Auctions on eBay: A dying breed

Auctions on eBay aren't going the way of the dinosaur, but they're being overshadowed by fixed-price sales, and eBay sellers who use the traditional auction structure are facing higher fees. These changes are forcing eBay sellers to rethink their approach to their online businesses.

Bruce Hershenson, who auctions vintage posters online, is hanging up his eBay gavel. For almost a decade, Hershenson's business epitomised the e-commerce that made eBay famous. He sold rare, collectible, sometimes kitschy memorabilia in online auctions that had a starting bid of 99 US cents. However, as the business of buying and selling over the Internet has matured, the thrill and novelty of auctions have given way to the convenience of one-click purchases. Hershenson held his last eBay auction 3 June. "The auctions are nothing like what they once were," he says. "They won't ever come back."

Auctions were once a pillar of e-commerce. People didn't simply shop on eBay. They hunted, they fought, they sweated, they won. These days, consumers are less enamored of the hassle of auctions, preferring to buy stuff quickly at a fixed price. Hershenson is emblematic of the legions of small business people who built their livelihoods on eBay but - like eBay itself - are having to rethink their whole approach to online sales.

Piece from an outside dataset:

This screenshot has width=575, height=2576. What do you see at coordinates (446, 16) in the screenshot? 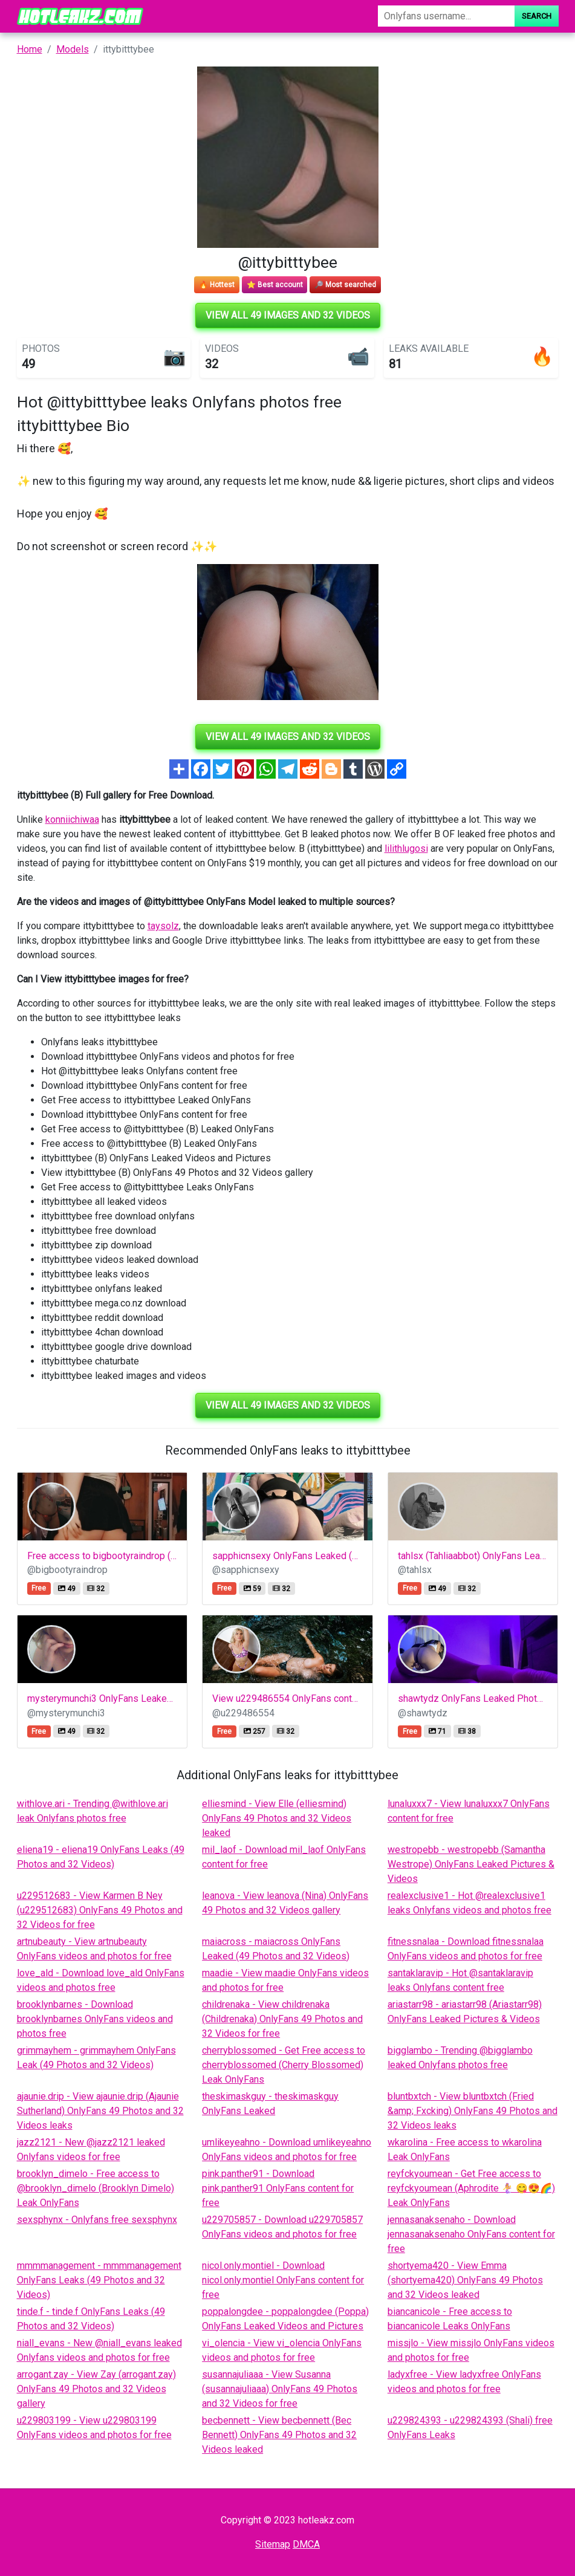
I see `[Search]` at bounding box center [446, 16].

Sales at Amazon.com, the leader in online sales of fixed-price goods, rose 37% in the first quarter of 2008. At eBay, where auctions make up 58% of the site's sales, revenue rose 14%. "If I really want something, I'm not going to goof around [in auctions] for a small savings," says Dave Dribin, a 34-year-old Chicago resident who used to bid on eBay items, but now only buys retail.